● What is needed: Each line from the one that holds "nómina + documentos de" to the end of the records is to be retyped exactly. Pictures are not part of the copy.

● Provided information:

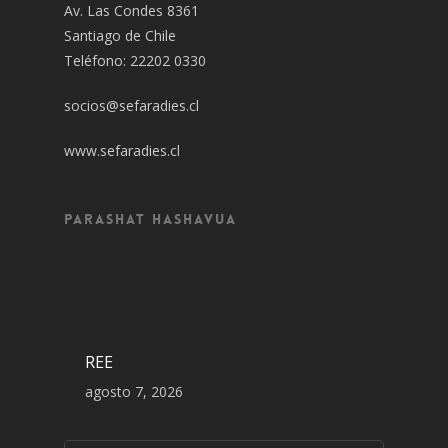
Av. Las Condes 8361
Santiago de Chile
Teléfono: 22202 0330
socios@sefaradies.cl
www.sefaradies.cl
Parashat Hashavua
REE
agosto 7, 2026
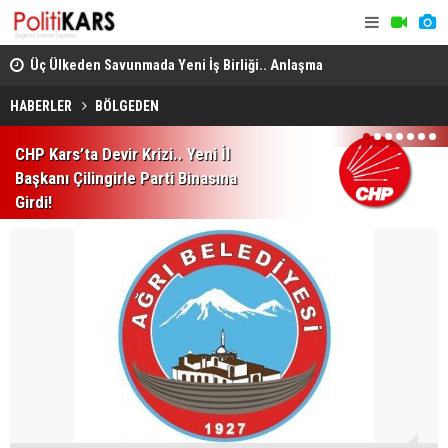
Üç Ülkeden Savunmada Yeni İş Birliği.. Anlaşma
Konya’da A
Mekke'de Düzenlenen Zirvede İmzalandı!
HABERLER
BÖLGEDEN
1
2
3
4
5
6
7
CHP Kars’ta Devir Krizi.. Yeni İl
Başkanı Çilingirle Parti Binasına
Girdi!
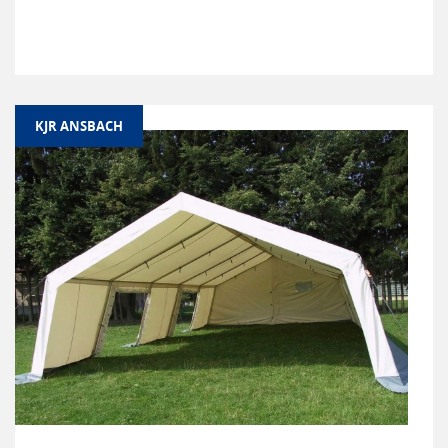
KJR ANSBACH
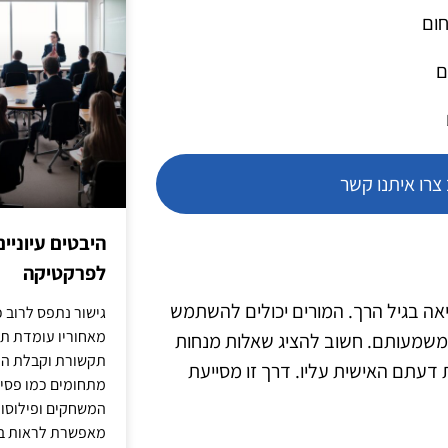
חום
ם
רו איתנו קשר
היבטים עיוניי
לפרקטיקה
אה בגיל הרך. המורים יכולים להשתמש
גישור נתפס לרוב כ
מאחוריו עומדת תש
 משמעותם. חשוב להציג שאלות מנחות
תקשורת וקבלת החל
דעתם האישית עליו. דרך זו מסייעת
מתחומים כמו פסיכו
המשחקים ופילוסופי
מאפשרת לראות בג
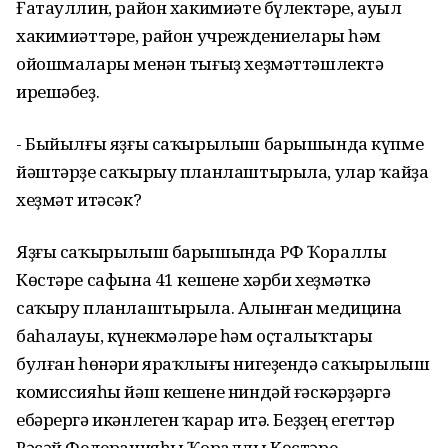
Ғатауллин, район хакимиәте бүлектәре, ауыл
хакимиәттәре, район учреждениелары һәм
ойошмалары менән тығыҙ хеҙмәттәшлектә
ирешәбеҙ.
- Быйылғы яҙғы саҡырылыш барышында күпме
йәштәрҙе саҡырыу планлаштырыла, улар ҡайҙа
хеҙмәт итәсәк?
Яҙғы саҡырылыш барышында РФ Ҡораллы
Көстәре сафына 41 кешене хәрби хеҙмәткә
саҡыру планлаштырыла. Алынған медицина
баһалауы, күнекмәләре һәм оҫталыҡтары
булған һөнәри яраҡлығы нигеҙендә саҡырылыш
комиссияһы йәш кешене ниндәй ғәскәрҙәргә
ебәрергә икәнлеген ҡарар итә. Беҙҙең егеттәр
Рәсәй Федерацияһы Ҡораллы Көстәре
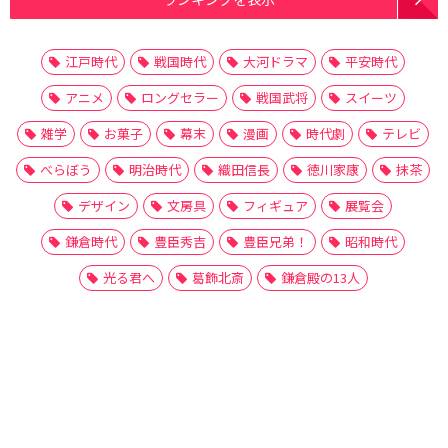
江戸時代
戦国時代
大河ドラマ
平安時代
アニメ
ロングセラー
戦国武将
スイーツ
雑学
お菓子
幕末
漫画
時代劇
テレビ
べらぼう
明治時代
織田信長
徳川家康
抹茶
デザイン
文房具
フィギュア
展覧会
鎌倉時代
豊臣秀吉
豊臣兄弟！
昭和時代
光る君へ
葛飾北斎
鎌倉殿の13人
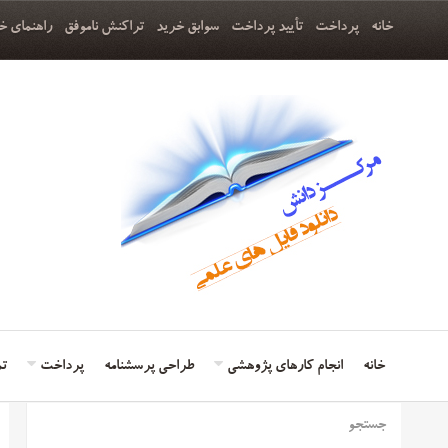
خانه
پرداخت
تأیید پرداخت
سوابق خرید
تراکنش ناموفق
راهنمای خ
خانه
انجام کارهای پژوهشی
طراحی پرسشنامه
پرداخت
تم
جستجو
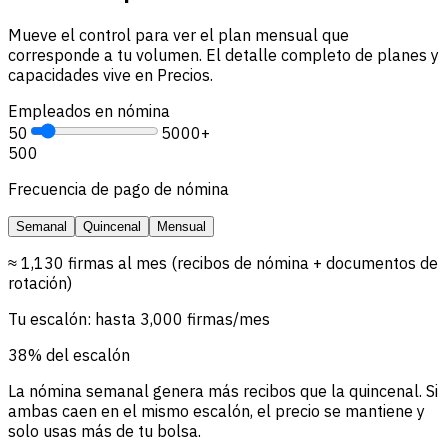
Mueve el control para ver el plan mensual que
corresponde a tu volumen. El detalle completo de planes y
capacidades vive en Precios.
Empleados en nómina
50
5000+
500
Frecuencia de pago de nómina
Semanal
Quincenal
Mensual
≈ 1,130 firmas al mes (recibos de nómina + documentos de
rotación)
Tu escalón: hasta 3,000 firmas/mes
38% del escalón
La nómina semanal genera más recibos que la quincenal. Si
ambas caen en el mismo escalón, el precio se mantiene y
solo usas más de tu bolsa.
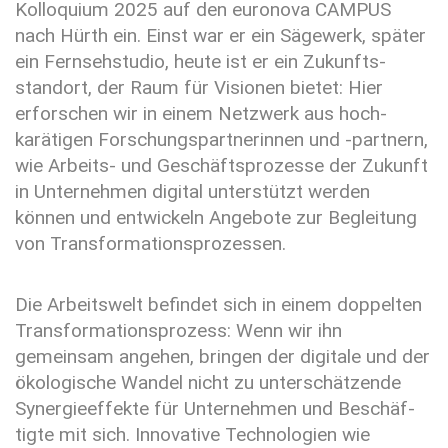
Kolloquium 2025 auf den euronova CAMPUS
nach Hürth ein. Einst war er ein Sägewerk, später
ein Fernseh­studio, heute ist er ein Zukunfts­
standort, der Raum für Visionen bietet: Hier
erforschen wir in einem Netzwerk aus hoch­
karätigen Forschungs­partnerinnen und -partnern,
wie Arbeits- und Geschäfts­prozesse der Zukunft
in Unter­nehmen digital unter­stützt werden
können und entwickeln Angebote zur Begleitung
von Trans­formations­prozessen.
Die Arbeits­welt befindet sich in einem doppelten
Trans­forma­tions­prozess: Wenn wir ihn
gemeinsam angehen, bringen der digitale und der
ökologische Wandel nicht zu unter­schätzende
Synergie­effekte für Unter­nehmen und Beschäf­
tigte mit sich. Inno­vative Techno­logien wie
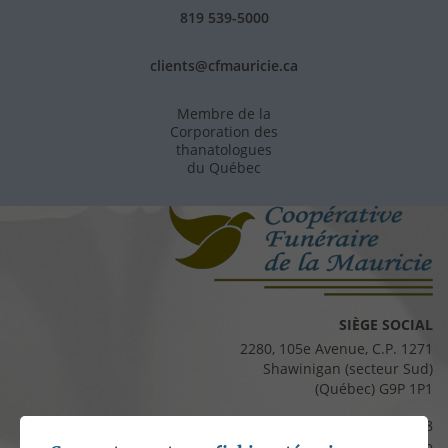
819 539-5000
clients@cfmauricie.ca
Membre de la
Corporation des
thanatologues
du Québec
SIÈGE SOCIAL
2280, 105e Avenue, C.P. 1271
Shawinigan (secteur Sud)
(Québec) G9P 1P1
Téléphone :
819 537-8828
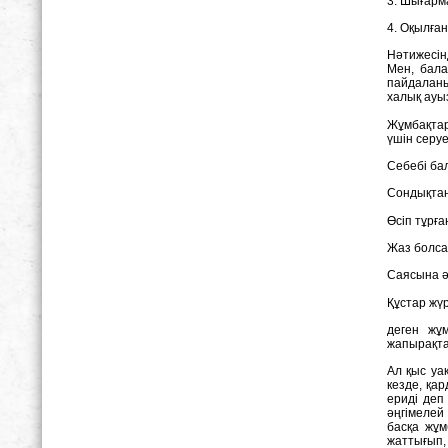
3. Шығарм
4. Оқылға
Нәтижесінд
Мен, бала
пайдаланы
халық ауыз
Жұмбақтар
үшін серу
Cебебі ба
Cондықтан,
Өсіп т
Жаз бо
Cаясын
Құстар ж
деген жұ
жапырақта
Aл қыс уа
кезде, қа
ериді деп
әңгімелей
басқа жұм
жаттығып,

● Answer box:
≈ 1,130 firmas al mes (recibos de nómina + documentos de
rotación)
Tu escalón: hasta 3,000 firmas/mes
38% del escalón
La nómina semanal genera más recibos que la quincenal. Si
ambas caen en el mismo escalón, el precio se mantiene y
solo usas más de tu bolsa.
Kolloquium 2025 auf den euronova CAMPUS
nach Hürth ein. Einst war er ein Sägewerk, später
ein Fernseh­studio, heute ist er ein Zukunfts­
standort, der Raum für Visionen bietet: Hier
erforschen wir in einem Netzwerk aus hoch­
karätigen Forschungs­partnerinnen und -partnern,
wie Arbeits- und Geschäfts­prozesse der Zukunft
in Unter­nehmen digital unter­stützt werden
können und entwickeln Angebote zur Begleitung
von Trans­formations­prozessen.
Die Arbeits­welt befindet sich in einem doppelten
Trans­forma­tions­prozess: Wenn wir ihn
gemeinsam angehen, bringen der digitale und der
ökologische Wandel nicht zu unter­schätzende
Synergie­effekte für Unter­nehmen und Beschäf­
tigte mit sich. Inno­vative Techno­logien wie
819 539-5000
clients@cfmauricie.ca
Membre de la
Corporation des
thanatologues
du Québec
SIÈGE SOCIAL
2280, 105e Avenue, C.P. 1271
Shawinigan (secteur Sud)
(Québec) G9P 1P1
Téléphone :
819 537-8828
3. Шығарм
4. Оқылға
Нәтижесінд
Мен, бала
пайдаланы
халық ауыз
Жұмбақтар
үшін серу
Cебебі ба
Cондықтан,
Өсіп т
Жаз бо
Cаясын
Құстар ж
деген жұ
жапырақта
Aл қыс уа
кезде, қа
ериді деп
әңгімелей
басқа жұм
жаттығып,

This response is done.